The School of Music at Kennesaw (GA) State University sponsored a recital with the clever title of "Dueling Duos."  It featured, in various combinations, the talents of David and Julie Coucheron and Michael and Helen Kim.  The first piece, played by Ms. Coucheron and Mr. Kim, was the Brahms Hungarian Dances for Piano Four-Hands, Nos. 5 and 6.  Hearing this piece in the piano version spotlighted the humor in the music.  Brahms was said to have a great sense of humor, so it was fitting.  This performance seemed to suffer a bit from warm-up problems.  There were some uneven tempos between the two performers that gave the piece a uncoordinated feeling.

The second piece was Wieniawski's Etude Caprice for 2 violins, op. 18, no 1 by Mr. C and Ms. K. This work includes some great playing on the G string, which Mr C played quit nicely with no hint of growl.  Ms. K's bowings and fingerings were both musically and technically brilliant.  AMC has never heard her sound so focused and inspired.

The third piece featured the Coucheron's playing their fellow country man Edward Grieg's Sonata No. 3 in C minor.  Grieg is one of those composers that has a few big concert hall hits (the piano concerto, the music from Peer Gynt, and the Holberg Suite), but otherwise doesn't really get much attention. He wrote brilliantly romantic music loaded with melody.  True for this sonata too.  It is replete with allusions to water, to folk dance, and to nature.  There are few duos who played together as well as these siblings.  David has a really big tone, and Julie is more than a sympathetic accompanist. She never stoops to playing "second fiddle" (Ugh!).  Their playing together is balanced and there is total alignment in their interpretation and balance. When they play together, there is only great technical skill and incredible artistry.

The next piece was Cesar Franck's Sonata in A Major by the Kim's. Franck is one of those composers that we don't hear a lot of either, but mostly for good reason. Even in his time he was considered conservative and uninspiring.  His Symphony in D Minor is heard occasionally today and it is rather turgid  because Franck, an organist, tried to turn the symphony into an organ.  However, this sonata provides sharp contrast to that overblown symphony  Likely it is because it is difficult to make two instruments sound like a large church organ.  The first movement in particular is surprising.  It almost sounds like a very early impressionist work, with its lean melody and structure.  The three other movements are very rooted in romantic passions.  The Kims share the same simpatico that the C's have.  Their playing was technically top-notch, and musically on target.

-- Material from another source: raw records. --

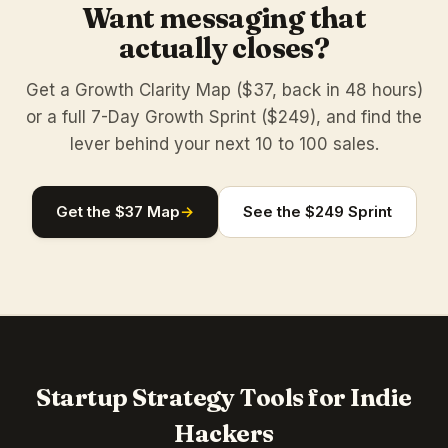
Want messaging that
actually closes?
Get a Growth Clarity Map ($37, back in 48 hours)
or a full 7-Day Growth Sprint ($249), and find the
lever behind your next 10 to 100 sales.
Get the $37 Map
→
See the $249 Sprint
Startup Strategy Tools for Indie
Hackers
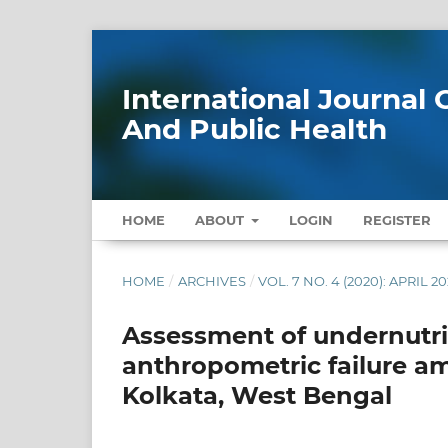
International Journa
And Public Health
HOME
ABOUT
LOGIN
REGISTER
HOME
/
ARCHIVES
/
VOL. 7 NO. 4 (2020): APRIL 2
Assessment of undernutri
anthropometric failure am
Kolkata, West Bengal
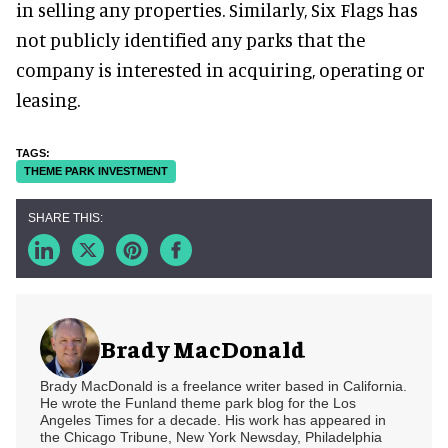
in selling any properties. Similarly, Six Flags has
not publicly identified any parks that the
company is interested in acquiring, operating or
leasing.
THEME PARK INVESTMENT
Brady MacDonald
Brady MacDonald is a freelance writer based in California.
He wrote the Funland theme park blog for the Los
Angeles Times for a decade. His work has appeared in
the Chicago Tribune, New York Newsday, Philadelphia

The final work was Sarasate's Navarra for 2 violins performed by Mr. and Ms. C and Ms. K.  Sarasate is known for his technically challenging compositions for violin, in order to show the stuff of the violist.  Both of these very talented artists were absolutely phenomenal.  Their left hand fingers were flying across their respective finger boards and their right hands were bowing and bouncing those bows just as Sarasate hoped.  AMC has hear Mr. C and Ms. K play many times.  Neither sounded better or were more impressive.  Ms. C did her usual solid piano work that perfectly complemented the two violins.  Mr. K was the page turner, and the pride on his face in reaction to the violin playing was wonderful!

Ms. C and Ms. K were both dressed in red, hence the reference at the beginning.  And somehow they managed to choose nearly the same shade of red.!

A final note- parking at Kennesaw State was abysmal, and signage was lacking.